TASK DESCRIPTION: Starting at the first line and ending at the last, output the data exactly.

(Stored items)
..........

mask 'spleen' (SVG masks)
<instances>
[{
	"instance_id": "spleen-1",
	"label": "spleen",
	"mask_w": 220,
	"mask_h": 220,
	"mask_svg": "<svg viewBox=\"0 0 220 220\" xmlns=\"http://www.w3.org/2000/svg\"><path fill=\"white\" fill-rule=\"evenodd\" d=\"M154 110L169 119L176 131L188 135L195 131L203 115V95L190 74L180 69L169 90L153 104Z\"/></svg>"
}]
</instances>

..........

EXPECTED ANSWER:
mask 'spleen' (SVG masks)
<instances>
[{
	"instance_id": "spleen-1",
	"label": "spleen",
	"mask_w": 220,
	"mask_h": 220,
	"mask_svg": "<svg viewBox=\"0 0 220 220\" xmlns=\"http://www.w3.org/2000/svg\"><path fill=\"white\" fill-rule=\"evenodd\" d=\"M154 110L169 119L176 131L188 135L195 131L203 115V95L190 74L180 69L169 90L153 104Z\"/></svg>"
}]
</instances>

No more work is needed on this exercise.